Par jugement de divorce prononcé le 4 novembre 2010, le
Tribunal d'arrondissement de La Broye et du Nord vaudois a prononcé le
divorce des époux X.________ et Z., puis ordonné (ch. VII du
jugement) que la moitié de la prestation de sortie de Z. calculée
pour la durée du mariage soit transférée en faveur de X., le
dossier devant être transmis à la Cour de céans pour procéder aux calculs
nécessaires, une fois la décision relative au partage entrée en force.

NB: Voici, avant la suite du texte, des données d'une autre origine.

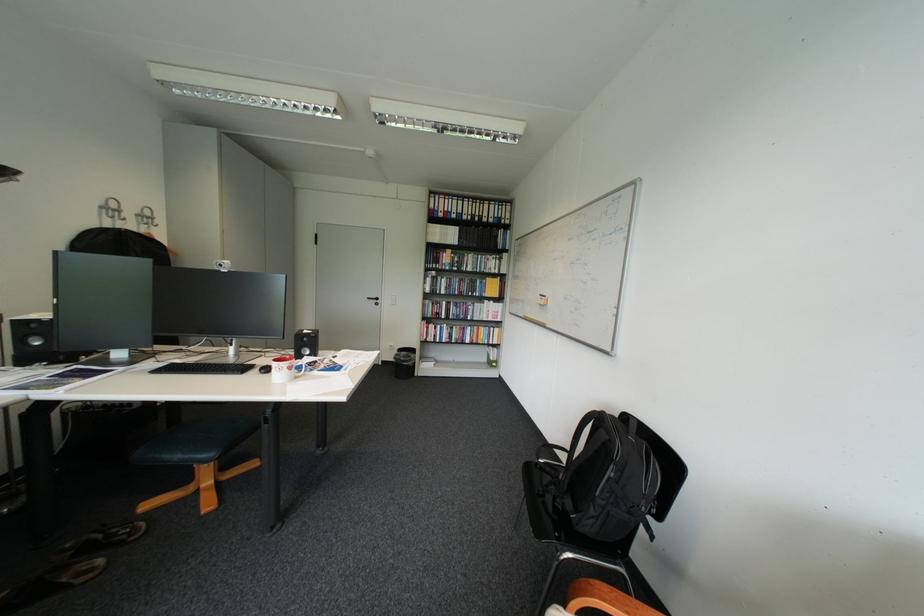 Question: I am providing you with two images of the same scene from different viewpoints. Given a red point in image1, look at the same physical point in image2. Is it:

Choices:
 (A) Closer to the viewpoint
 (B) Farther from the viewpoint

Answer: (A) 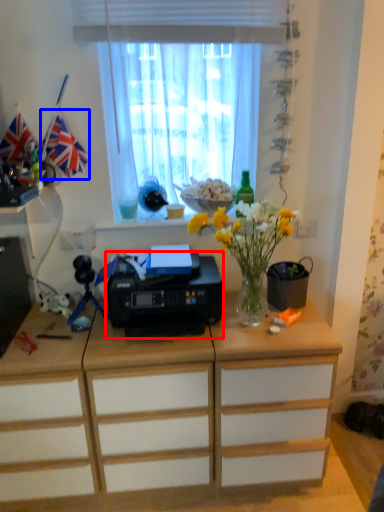 Question: Which of the following is the farthest to the observer, printer (highlighted by a red box) or flag (highlighted by a blue box)?

Choices:
 (A) printer
 (B) flag

Answer: (B) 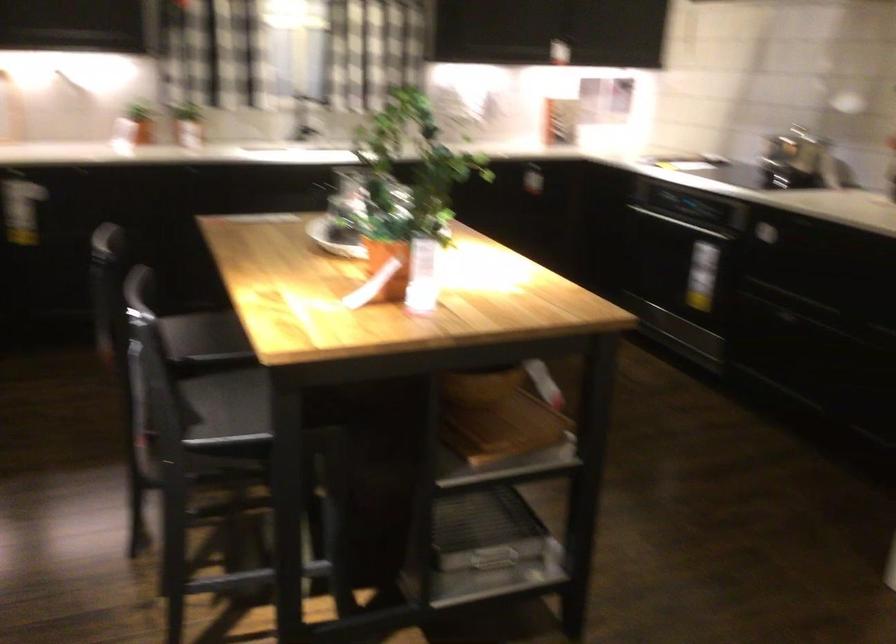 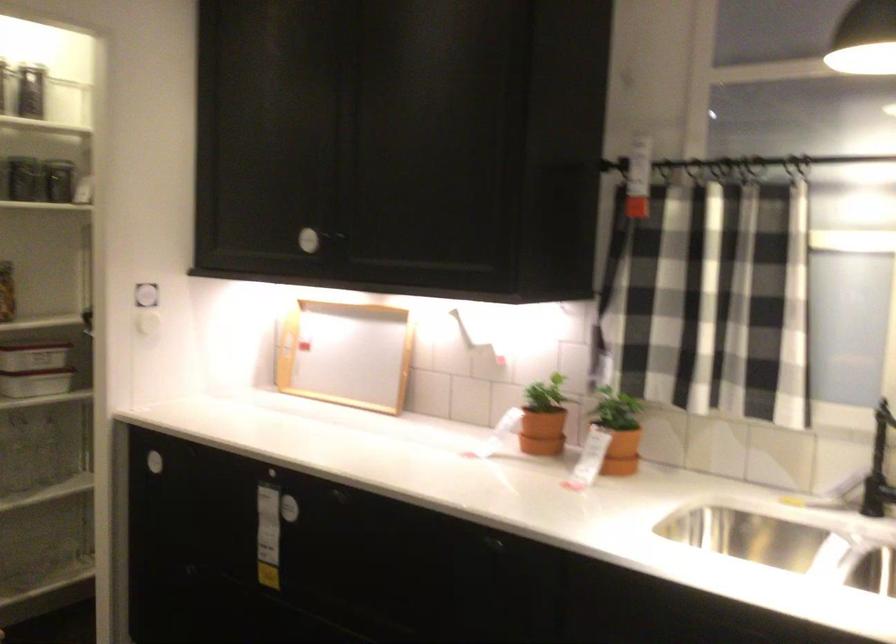 Find the pixel in the second image that matches the point at 194,118 in the first image.

(617, 430) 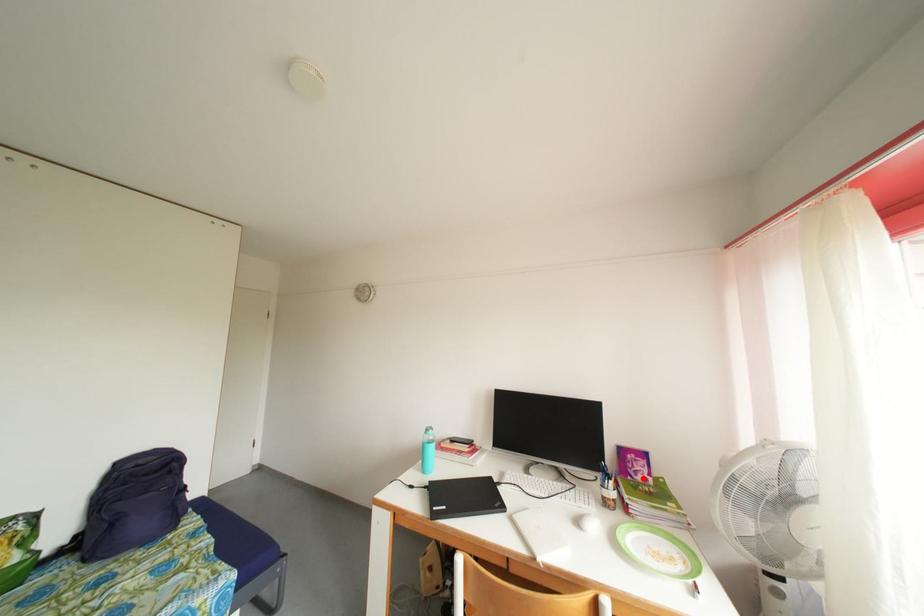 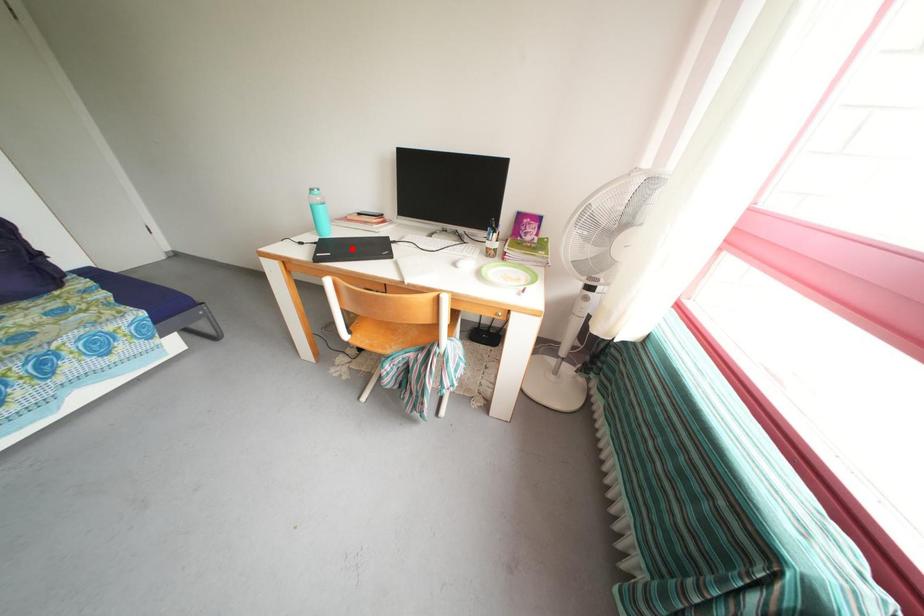 I am providing you with two images of the same scene from different viewpoints. A red point is marked on the first image and another point is marked on the second image. Are the points marked in image1 and image2 representing the same 3D position?

No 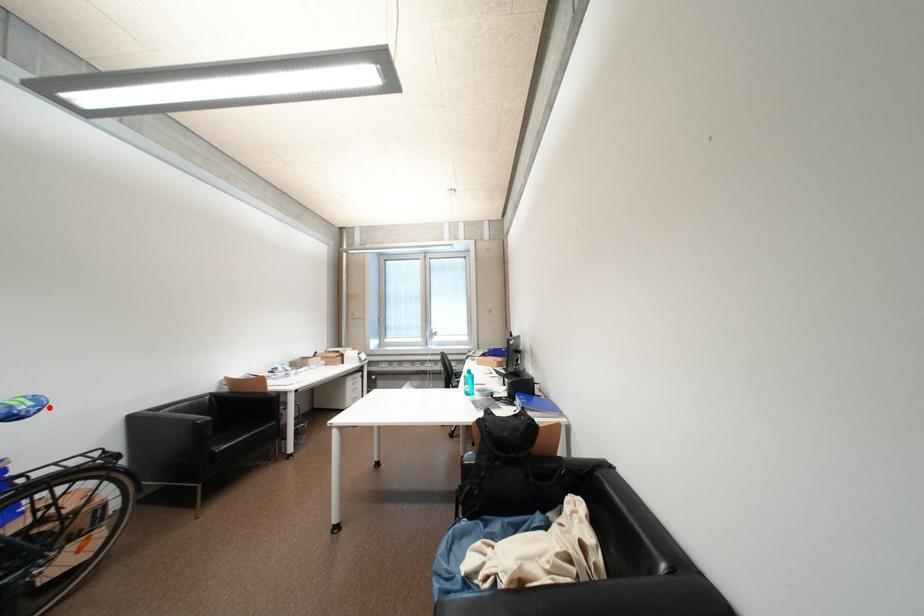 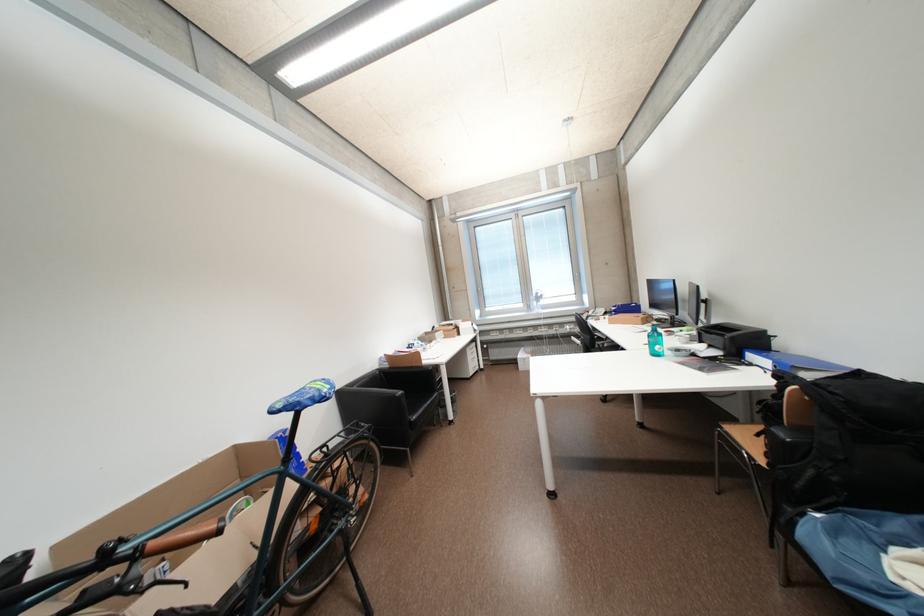 Question: I am providing you with two images of the same scene from different viewpoints. Image1 has a red point marked. In image2, the corresponding 3D location appears at what relative position? Reply with the corresponding letter.

Choices:
 (A) Closer
 (B) Farther

Answer: (A) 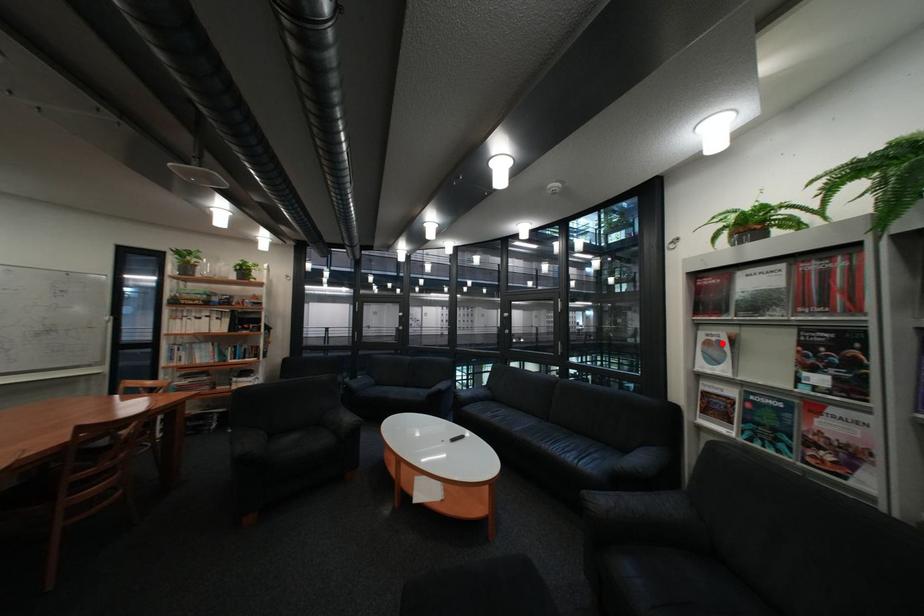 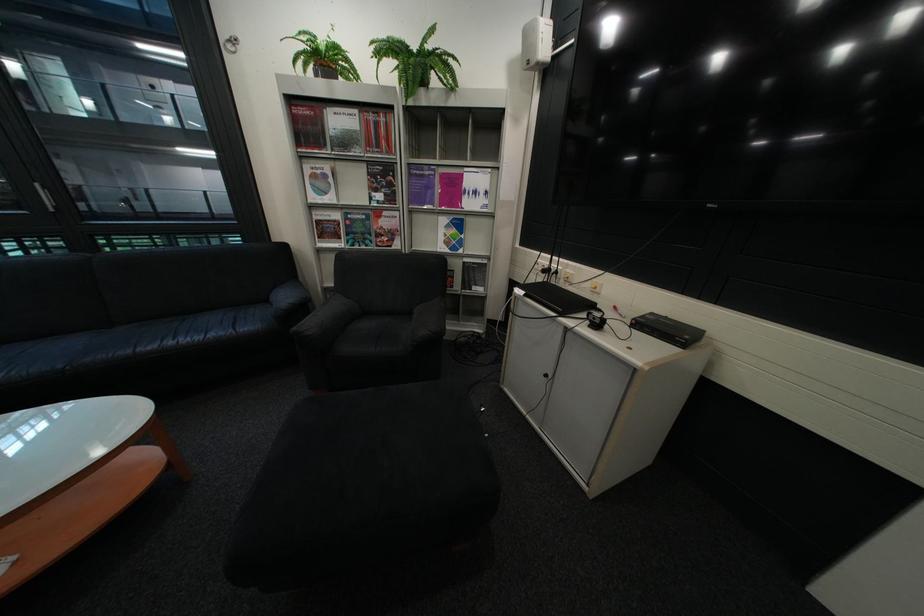 Find the pixel in the second image that matches the highlighted location in the first image.

(329, 177) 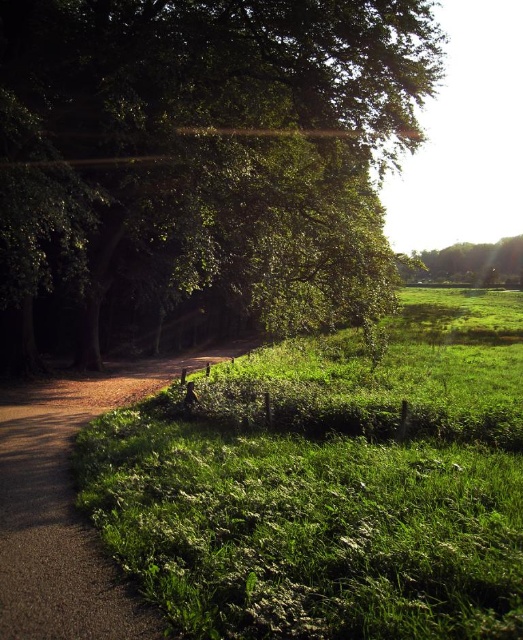 In the scene shown: You are a bird flying over the rural scene and want to land on the tallest tree. Which tree should you choose between the green leafy tree at upper left and the green leafy tree at upper right?

The green leafy tree at upper right is taller than the green leafy tree at upper left, so you should choose the green leafy tree at upper right to land on.

You are planning to set up a picnic area in the green grassy at center and the dull brown dirt path at lower left. Which location would provide more space for your picnic setup?

The green grassy at center is bigger than the dull brown dirt path at lower left, so it would provide more space for your picnic setup.

You are a painter setting up your easel to capture the scene. You want to ensure the green leafy tree at upper left and the dull brown dirt path at lower left are both visible in your painting. Considering their widths, which object should you allocate more space to in your composition?

The green leafy tree at upper left should be allocated more space in the painting since its width surpasses that of the dull brown dirt path at lower left. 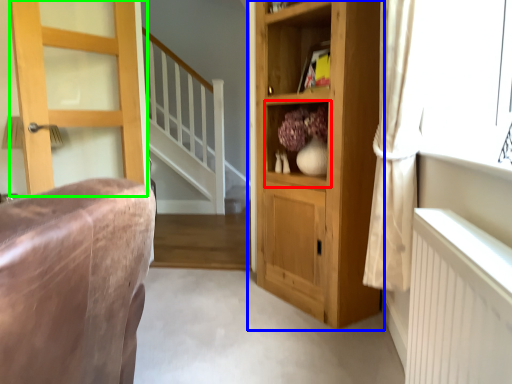 Question: Which is nearer to the cabinet (highlighted by a red box)? cupboard (highlighted by a blue box) or door (highlighted by a green box).

Choices:
 (A) cupboard
 (B) door

Answer: (A) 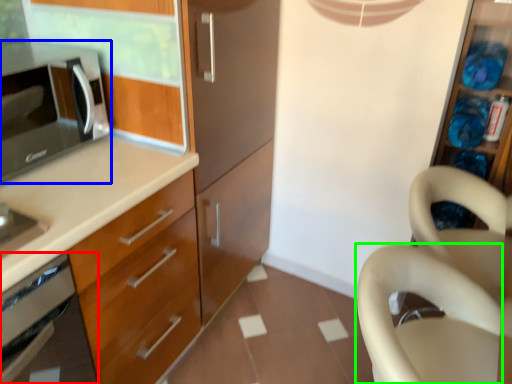 Question: Which object is the farthest from oven (highlighted by a red box)? Choose among these: microwave oven (highlighted by a blue box) or swivel chair (highlighted by a green box).

Choices:
 (A) microwave oven
 (B) swivel chair

Answer: (B)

Le 19 novembre 2010, la juridiction civile a transmis à
l'autorité de céans une copie de ce jugement, définitif et exécutoire dès le
16 novembre 2010.
B.En date du 29 novembre 2010, le juge instructeur a demandé
à la Caisse de pension de l'Etat de Vaud de le renseigner sur le montant
de la prestation de sortie accumulée par Z. durant la durée du
mariage, au jour de l'entrée en force du jugement de divorce. Par courrier
du 9 décembre 2010, la Caisse de pension de l'Etat de Vaud a répondu
que les avoirs déterminants au moment du divorce étaient calculés au 30
novembre 2010, et qu'à cette date le montant de la prestation de sortie de
Z.________ s'élevait à 104'135 fr. Il était en outre précisé que l'intéressée
n'était pas affiliée à la Caisse de pension de l'Etat de Vaud à la date de son
mariage, soit le 27 juillet 2001.
Le 21 décembre 2010, le juge instructeur a remis aux parties
une copie du courrier du 9 décembre 2010 de la Caisse de pension de
l'Etat de Vaud et leur a accordé un délai pour produire leurs
déterminations ou réquisitions à ce sujet.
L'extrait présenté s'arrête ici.